Exercise requirements → Every line below that holds the word "Animation" must be listed.

Given records →

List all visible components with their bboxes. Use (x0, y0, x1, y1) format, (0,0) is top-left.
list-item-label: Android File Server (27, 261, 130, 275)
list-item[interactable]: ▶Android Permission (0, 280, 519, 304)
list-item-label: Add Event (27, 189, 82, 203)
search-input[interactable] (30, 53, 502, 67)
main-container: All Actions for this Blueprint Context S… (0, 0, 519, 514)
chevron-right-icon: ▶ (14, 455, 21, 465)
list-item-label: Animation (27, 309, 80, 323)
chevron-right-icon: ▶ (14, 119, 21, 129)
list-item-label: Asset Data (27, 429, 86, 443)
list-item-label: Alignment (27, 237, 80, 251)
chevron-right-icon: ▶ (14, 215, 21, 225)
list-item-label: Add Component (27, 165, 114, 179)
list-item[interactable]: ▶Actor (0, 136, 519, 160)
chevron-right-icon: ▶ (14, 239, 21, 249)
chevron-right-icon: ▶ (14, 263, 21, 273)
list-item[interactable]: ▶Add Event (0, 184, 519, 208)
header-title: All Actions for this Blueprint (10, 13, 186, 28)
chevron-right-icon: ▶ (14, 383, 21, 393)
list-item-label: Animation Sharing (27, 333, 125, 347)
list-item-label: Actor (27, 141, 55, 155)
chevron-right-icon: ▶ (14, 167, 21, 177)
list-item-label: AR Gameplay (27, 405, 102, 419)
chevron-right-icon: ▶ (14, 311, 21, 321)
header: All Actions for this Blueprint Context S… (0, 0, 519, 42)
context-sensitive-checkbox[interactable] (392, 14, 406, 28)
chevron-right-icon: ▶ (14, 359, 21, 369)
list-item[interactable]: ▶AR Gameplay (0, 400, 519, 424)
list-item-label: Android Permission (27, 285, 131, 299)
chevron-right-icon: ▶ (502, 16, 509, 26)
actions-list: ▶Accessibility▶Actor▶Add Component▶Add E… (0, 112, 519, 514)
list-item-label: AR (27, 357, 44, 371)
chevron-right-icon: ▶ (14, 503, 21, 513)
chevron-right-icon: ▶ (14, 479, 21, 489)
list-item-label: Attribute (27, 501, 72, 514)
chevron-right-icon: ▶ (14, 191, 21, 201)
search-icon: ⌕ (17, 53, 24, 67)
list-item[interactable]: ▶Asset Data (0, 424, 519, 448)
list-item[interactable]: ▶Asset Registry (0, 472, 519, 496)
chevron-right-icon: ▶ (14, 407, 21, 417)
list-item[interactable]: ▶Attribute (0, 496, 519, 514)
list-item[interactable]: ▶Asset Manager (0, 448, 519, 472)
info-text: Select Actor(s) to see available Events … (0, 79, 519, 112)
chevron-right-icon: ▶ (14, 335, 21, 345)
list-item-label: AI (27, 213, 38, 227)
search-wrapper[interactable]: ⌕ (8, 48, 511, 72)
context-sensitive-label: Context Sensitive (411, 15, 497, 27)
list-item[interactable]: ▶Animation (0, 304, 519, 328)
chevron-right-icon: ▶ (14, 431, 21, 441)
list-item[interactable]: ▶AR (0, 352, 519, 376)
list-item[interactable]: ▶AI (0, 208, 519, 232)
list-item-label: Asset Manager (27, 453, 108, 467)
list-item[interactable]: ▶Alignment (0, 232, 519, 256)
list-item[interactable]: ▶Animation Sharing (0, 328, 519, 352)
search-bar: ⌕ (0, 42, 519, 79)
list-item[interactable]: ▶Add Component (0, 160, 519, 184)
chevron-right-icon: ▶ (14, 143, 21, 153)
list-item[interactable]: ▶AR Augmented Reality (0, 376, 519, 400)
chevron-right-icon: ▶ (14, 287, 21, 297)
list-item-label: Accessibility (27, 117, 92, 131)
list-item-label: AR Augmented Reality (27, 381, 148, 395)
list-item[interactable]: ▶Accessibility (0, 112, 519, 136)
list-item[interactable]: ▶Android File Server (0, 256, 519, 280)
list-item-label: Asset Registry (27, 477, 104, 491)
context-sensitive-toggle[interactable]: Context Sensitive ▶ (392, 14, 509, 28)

Result →
list-item-label: Animation (27, 309, 80, 323)
list-item-label: Animation Sharing (27, 333, 125, 347)
list-item[interactable]: ▶Animation (0, 304, 519, 328)
list-item[interactable]: ▶Animation Sharing (0, 328, 519, 352)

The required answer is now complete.